True Fact: Joe and Pun's shadows quit.
Grand Puba
It looks like his neck threw up. The sad thing being that this is a case of someone who can't deal with it. Biz
revels in his deformities-that's the gracious way to
handle them. "Pubes" (as we call him) still fronts like he's Big Daddy Kane or something. The kids on the street laugh and point at him anyway. It looks like his face was on fire and someone put it out with a fork.
KRS-ONE
His nose is so ginormous that people actually live in it. It's true. We interviewed them:
FL: What's it like living in KRS's nose?
Nose People: It's OK. It gets a bit noisy when he does gigs, and we have to put up with a lot of pseudo-intellectual clap-trap, but other than that it's a good life. He stays away from meat and keeps us clean.
FL: Thanks, Nose People.
Nose People: No problemo, just listen to our demo.

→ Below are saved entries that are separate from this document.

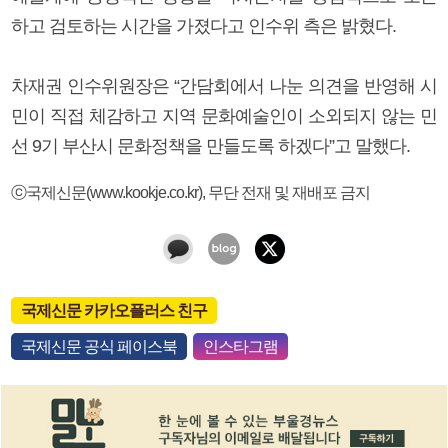
하고 검토하는 시간을 가졌다고 인수위 측은 밝혔다.
차재권 인수위원장은 “간담회에서 나눈 의견을 반영해 시
민이 직접 체감하고 지역 문화예술인이 소외되지 않는 민
선 9기 부산시 문화정책을 만들도록 하겠다”고 말했다.
ⓒ국제신문(www.kookje.co.kr), 무단 전재 및 재배포 금지
국제신문 카카오플러스 친구
국제신문 공식 페이스북
인스타그램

The Mexican One From Black Eyed Peas
Don't pretend you know his name. He looked in the mirror and his reflection ducked. His birth certificate was an apology letter from the condom factory.
RA The Rugged Man
He's stank. He climbed the ugly ladder and didn't miss a step. You wouldn't want to see him close-up.
El-P
Word to the mother! He makes blind kids cry! It's "unfortunate".
Bushwick Bill
Another classic. He's got so much going for him in the ugly stakes it's like the creator just didn't know where to stop. He was saving all that shit up for one individual. Bill pulls it off in a loveable, Biz-like manner though.
Craig Mack
Did you see those pictures of the landscape of Mars on the TV last year? Craig's got "the fat funk flaaaav, booooooy". He rolls with Jabba.
Bahamadia
It's such a shame. It's like Minnie Ripperton. She sounds like a sexy supermodel. And then you see her face. Oh Lord save us. Looks like she ran the 100 yard dash in a 90 yard gym.
Biggie Smalls
Oh gosh. Now it gets all controversial and we start receiving letter-bombs and shit. But peep it: can you look us in the face and tell us that he ain't busted? Sheeet, he so cross-eyed that he done used to sit on the front porch and count the chickens in the back-yard. Daaaaamn.
B-Real
That cat just looks like a moronic oaf.